##### Information provided #####

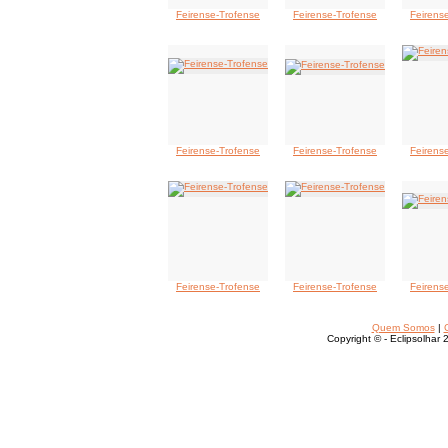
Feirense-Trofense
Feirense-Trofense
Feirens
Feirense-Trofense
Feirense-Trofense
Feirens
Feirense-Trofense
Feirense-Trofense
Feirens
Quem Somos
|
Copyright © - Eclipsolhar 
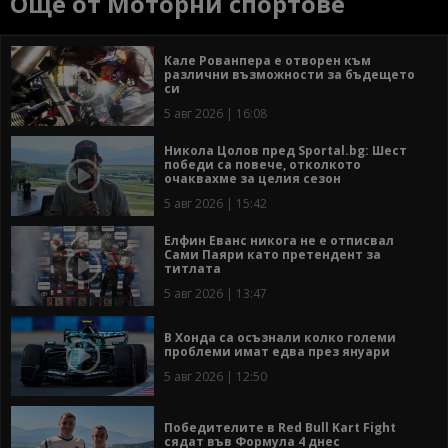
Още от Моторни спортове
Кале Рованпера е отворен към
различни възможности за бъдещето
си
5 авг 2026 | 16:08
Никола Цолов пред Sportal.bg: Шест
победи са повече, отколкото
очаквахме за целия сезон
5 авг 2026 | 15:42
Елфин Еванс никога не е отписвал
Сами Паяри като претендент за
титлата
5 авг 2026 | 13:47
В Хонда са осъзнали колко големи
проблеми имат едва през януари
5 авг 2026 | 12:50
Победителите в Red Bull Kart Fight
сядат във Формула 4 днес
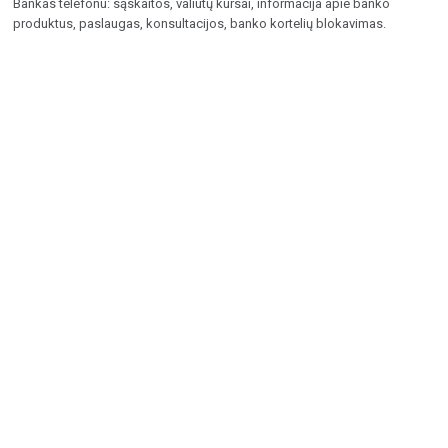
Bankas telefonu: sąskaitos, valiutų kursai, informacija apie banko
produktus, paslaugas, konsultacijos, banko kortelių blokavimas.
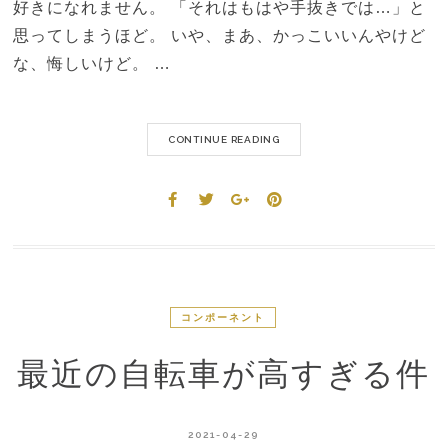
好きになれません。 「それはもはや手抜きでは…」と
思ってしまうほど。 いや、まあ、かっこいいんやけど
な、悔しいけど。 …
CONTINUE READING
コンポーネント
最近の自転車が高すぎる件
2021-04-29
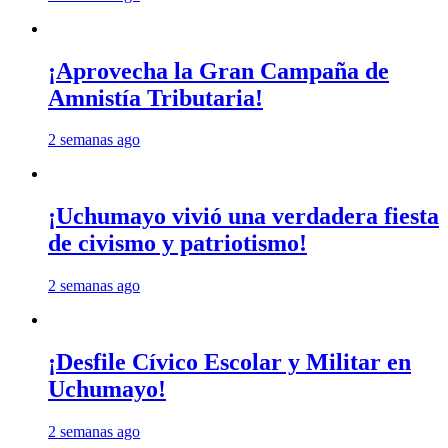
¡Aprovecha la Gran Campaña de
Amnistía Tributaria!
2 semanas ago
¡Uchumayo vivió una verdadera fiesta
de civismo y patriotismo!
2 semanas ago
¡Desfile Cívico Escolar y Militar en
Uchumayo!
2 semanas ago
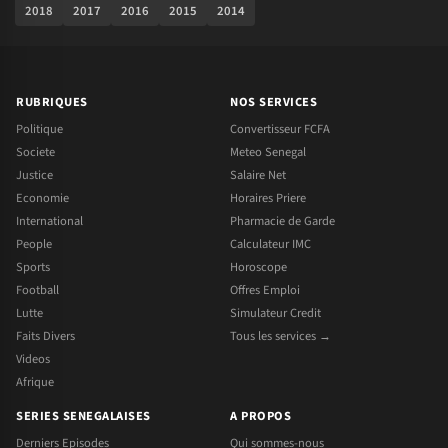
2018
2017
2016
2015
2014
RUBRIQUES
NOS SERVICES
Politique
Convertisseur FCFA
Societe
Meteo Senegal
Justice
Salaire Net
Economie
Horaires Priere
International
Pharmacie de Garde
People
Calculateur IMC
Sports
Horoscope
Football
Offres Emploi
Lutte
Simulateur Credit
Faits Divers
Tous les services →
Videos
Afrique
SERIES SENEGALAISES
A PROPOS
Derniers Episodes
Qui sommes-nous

#####

__Your objective__. How many lines in the records above hold the word "banko"? Give only the number.

__Response area__. 2